Станислав, сидя на своей койке, посмотрел на меня сонными глазами, зевнул и сказал:

– Не делай этого. Не могу же я нести и твою вахту. Я тоже брошусь за борт. Вслед за тобой. Нет. Я не сделаю этого. Тогда уже лучше под котел и растопиться в жижу, все потечет одной дорогой, и никто, по крайней мере, не попытается меня поймать. Верно я говорю?

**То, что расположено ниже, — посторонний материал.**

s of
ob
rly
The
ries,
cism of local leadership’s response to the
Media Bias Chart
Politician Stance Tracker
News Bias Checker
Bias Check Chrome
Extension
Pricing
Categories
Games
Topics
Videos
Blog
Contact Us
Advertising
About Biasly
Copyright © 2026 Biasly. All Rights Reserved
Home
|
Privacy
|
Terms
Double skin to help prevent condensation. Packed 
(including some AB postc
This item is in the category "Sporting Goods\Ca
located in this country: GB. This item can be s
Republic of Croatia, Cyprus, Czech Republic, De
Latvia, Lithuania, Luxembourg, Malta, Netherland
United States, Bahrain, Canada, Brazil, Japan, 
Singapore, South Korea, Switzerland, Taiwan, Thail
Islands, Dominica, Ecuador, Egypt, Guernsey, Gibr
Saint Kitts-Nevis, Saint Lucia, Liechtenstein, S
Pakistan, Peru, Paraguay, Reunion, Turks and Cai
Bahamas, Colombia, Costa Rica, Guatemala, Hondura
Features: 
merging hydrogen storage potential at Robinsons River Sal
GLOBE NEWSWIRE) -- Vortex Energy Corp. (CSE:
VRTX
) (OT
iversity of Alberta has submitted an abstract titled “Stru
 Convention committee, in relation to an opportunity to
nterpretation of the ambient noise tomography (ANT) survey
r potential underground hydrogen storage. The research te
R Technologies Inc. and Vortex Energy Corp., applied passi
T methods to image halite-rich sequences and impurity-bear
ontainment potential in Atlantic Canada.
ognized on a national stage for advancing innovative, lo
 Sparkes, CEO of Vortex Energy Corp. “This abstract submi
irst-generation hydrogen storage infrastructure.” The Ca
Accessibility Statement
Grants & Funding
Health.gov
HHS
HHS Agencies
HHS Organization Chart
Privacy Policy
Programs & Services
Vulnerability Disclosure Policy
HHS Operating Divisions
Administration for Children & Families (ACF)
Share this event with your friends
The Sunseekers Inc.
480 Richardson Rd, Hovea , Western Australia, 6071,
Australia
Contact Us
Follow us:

Бедный Станислав был еще в полусне.

XXXII

В шесть часов утра моя вахта окончилась. Я не мог оставить Станиславу запаса угля. Я просто не в силах был больше держать лопату. Мне не нужно было ни матраца, ни подушки, ни мыла. Я упал на койку грязный, засаленный, потный, как пришел. Мои брюки пропали так же, как и моя рубашка и башмаки, насквозь пропитанные маслом, угольной пылью и керосином, рваные, с прожженными дырами. И когда в ближайшей гавани я стоял на палубе «Иорикки» рядом с остальными карманниками, взломщиками и беглыми арестантами, меня нельзя было отличить от них. На мне была арестантская одежда, в которой я не мог сойти с корабля, так как меня сейчас же схватили бы и доставили бы обратно. Я стал теперь частью «Иорикки» и должен был идти с ней на смерть и гибель. Выхода не было никакого.

Кто-то тряс меня и кричал мне в ухо: «Завтракать!» Никакой завтрак на свете не мог бы поднять меня. Что мне было до завтрака, что была для меня еда? Черное, густое, прелое, пропахшее дымом нечто. Нередко говорят: «Я так устал, что не могу пошевелить даже пальцем!» Кто говорит это, не знает, что такое усталость. У меня даже веки не закрывались плотно от усталости. Мои глаза были полураскрыты, и я воспринимал мутный дневной свет, как режущую боль, но я не мог, я не мог закрыть век. Они не закрывались ни сами по себе, ни по моей воле. Потому что у меня не было воли. У меня не было желания, а только тягостное чувство неудобства: «Ах если бы исчез этот мутный свет!»